U.S. lawmakers have proposed fines of at least 10% per transaction to curb insider activity in prediction markets, marking a direct attempt to limit financial incentives tied to nonpublic government information. The bill reflects rising concern that these platforms may expose policy decisions to speculative trading advantages.
Representatives Adrian Smith and Nikki Budzinski introduced the Preventing Real-time Exploitation and Deceptive Insider Congressional Trading Act on Wednesday. The bipartisan proposal would bar federal officials, including members of Congress and senior employees, from trading contracts linked to elections, legislation, or government actions. The restrictions extend to spouses and dependent children, with profits subject to forfeiture and directed to the U.S. Treasury.
Can Prediction Markets Avoid Insider Information Risks?

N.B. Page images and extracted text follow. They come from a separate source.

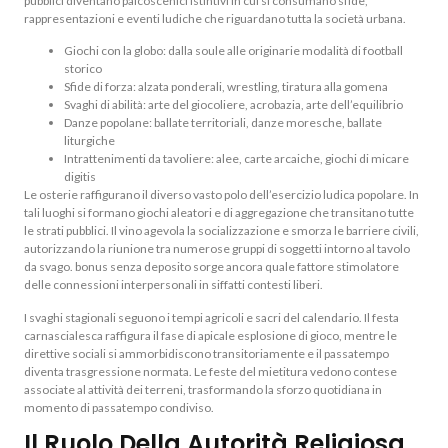
pubblici diventano palcoscenici istintivi in cui si consumano sfide,
rappresentazioni e eventi ludiche che riguardano tutta la società urbana.
Giochi con la globo: dalla soule alle originarie modalità di football
storico
Sfide di forza: alzata ponderali, wrestling, tiratura alla gomena
Svaghi di abilità: arte del giocoliere, acrobazia, arte dell’equilibrio
Danze popolane: ballate territoriali, danze moresche, ballate
liturgiche
Intrattenimenti da tavoliere: alee, carte arcaiche, giochi di micare
digitis
Le osterie raffigurano il diverso vasto polo dell’esercizio ludica popolare. In
tali luoghi si formano giochi aleatori e di aggregazione che transitano tutte
le strati pubblici. Il vino agevola la socializzazione e smorza le barriere civili,
autorizzando la riunione tra numerose gruppi di soggetti intorno al tavolo
da svago. bonus senza deposito sorge ancora quale fattore stimolatore
delle connessioni interpersonali in siffatti contesti liberi.
I svaghi stagionali seguono i tempi agricoli e sacri del calendario. Il festa
carnascialesca raffigura il fase di apicale esplosione di gioco, mentre le
direttive sociali si ammorbidiscono transitoriamente e il passatempo
diventa trasgressione normata. Le feste del mietitura vedono contese
associate al attività dei terreni, trasformando la sforzo quotidiana in
momento di passatempo condiviso.
Il Ruolo Della Autorità Religiosa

The proposal follows increased scrutiny of trading activity on platforms such as Polymarket and Kalshi, where contracts track real-world events. Onchain analysis from Bubblemaps identified accounts with success rates exceeding 90% on geopolitical bets, including military developments. Reported profits approached $1 million across multiple accounts, raising concerns about potential access to privileged information.

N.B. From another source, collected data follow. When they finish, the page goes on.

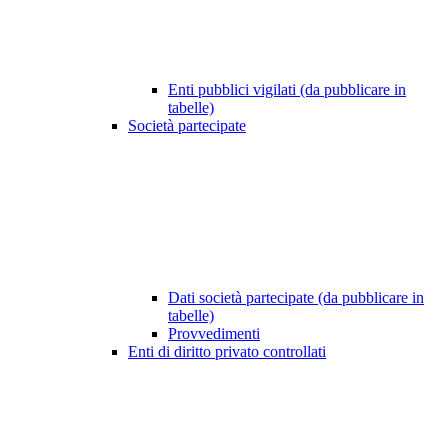
Enti pubblici vigilati (da pubblicare in
tabelle)
Società partecipate
Dati società partecipate (da pubblicare in
tabelle)
Provvedimenti
Enti di diritto privato controllati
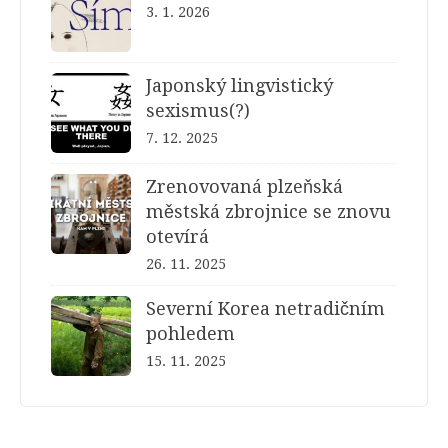
3. 1. 2026
Japonský lingvistický
sexismus(?)
7. 12. 2025
Zrenovovaná plzeňská
městská zbrojnice se znovu
otevírá
26. 11. 2025
Severní Korea netradičním
pohledem
15. 11. 2025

Smith framed the issue as a conflict of interest, stating, “Serving the American people is a privilege, not a pathway to profit.”

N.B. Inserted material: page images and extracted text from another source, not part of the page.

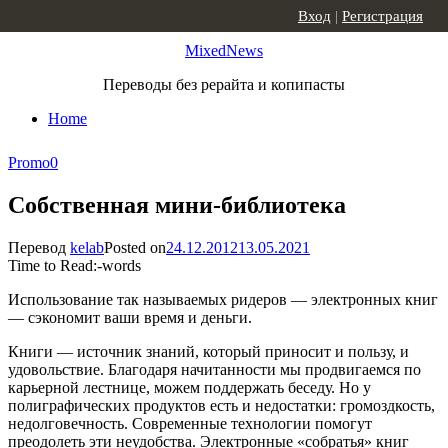
Skip to content
Вход
|
Регистрация
MixedNews
Переводы без рерайта и копипасты
Home
Promo
0
Собственная мини-библиотека
Перевод
kelab
Posted on
24.12.2012
13.05.2021
Time to Read:
-
words
Использование так называемых ридеров — электронных книг
— сэкономит ваши время и деньги.
Книги — источник знаний, который приносит и пользу, и
удовольствие. Благодаря начитанности мы продвигаемся по
карьерной лестнице, можем поддержать беседу. Но у
полиграфических продуктов есть и недостатки: громоздкость,
недолговечность. Современные технологии помогут
преодолеть эти неудобства. Электронные «собратья» книг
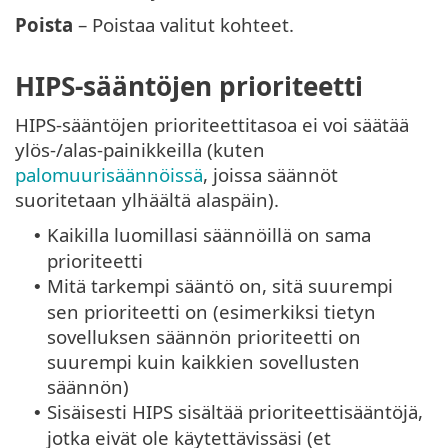
Poista
– Poistaa valitut kohteet.
HIPS-sääntöjen prioriteetti
HIPS-sääntöjen prioriteettitasoa ei voi säätää
ylös-/alas-painikkeilla (kuten
palomuurisäännöissä
, joissa säännöt
suoritetaan ylhäältä alaspäin).
Kaikilla luomillasi säännöillä on sama
•
prioriteetti
Mitä tarkempi sääntö on, sitä suurempi
•
sen prioriteetti on (esimerkiksi tietyn
sovelluksen säännön prioriteetti on
suurempi kuin kaikkien sovellusten
säännön)
Sisäisesti HIPS sisältää prioriteettisääntöjä,
•
jotka eivät ole käytettävissäsi (et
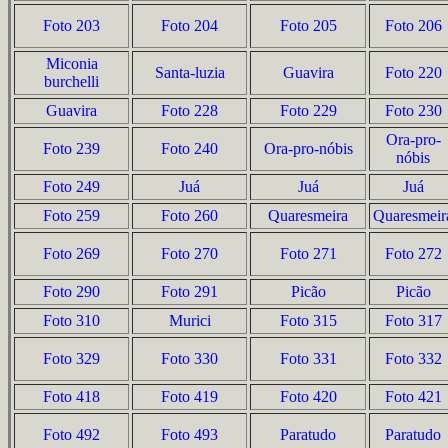
Foto 203
Foto 204
Foto 205
Foto 206
Miconia
Santa-luzia
Guavira
Foto 220
burchelli
Guavira
Foto 228
Foto 229
Foto 230
Ora-pro-
Foto 239
Foto 240
Ora-pro-nóbis
nóbis
Foto 249
Juá
Juá
Juá
Foto 259
Foto 260
Quaresmeira
Quaresmeir
Foto 269
Foto 270
Foto 271
Foto 272
Foto 290
Foto 291
Picão
Picão
Foto 310
Murici
Foto 315
Foto 317
Foto 329
Foto 330
Foto 331
Foto 332
Foto 418
Foto 419
Foto 420
Foto 421
Foto 492
Foto 493
Paratudo
Paratudo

BREAKING: 🇺🇸 🇮🇷 🇮🇱 Someone made ~$1,000,000 betting on US & Israeli strikes for the last TWO YEARS with near-perfect accuracy using 7 connected Polymarket accounts 🧵 pic.twitter.com/eDKiNKNLMF
— Bubblemaps (@bubblemaps) March 24, 2026
Lawmakers argue that officials with access to policy or intelligence data could influence or benefit from market outcomes. Yet no direct link between government insiders and recent high-performing accounts has been publicly established. But does the perception of insider advantage alone threaten the credibility of these markets?
Regulatory pressure is already building. The Commodity Futures Trading Commission (CFTC) has signaled plans to define federal rules for prediction markets, while some states have increased enforcement activity. Platforms have responded by tightening controls and removing certain markets following public criticism.
The PREDICT Act adds legislative weight to this oversight push, targeting a structural gap rather than individual actors. Market participants will now watch whether Congress advances the bill alongside broader CFTC rulemaking, which could determine how prediction markets operate within U.S. financial law.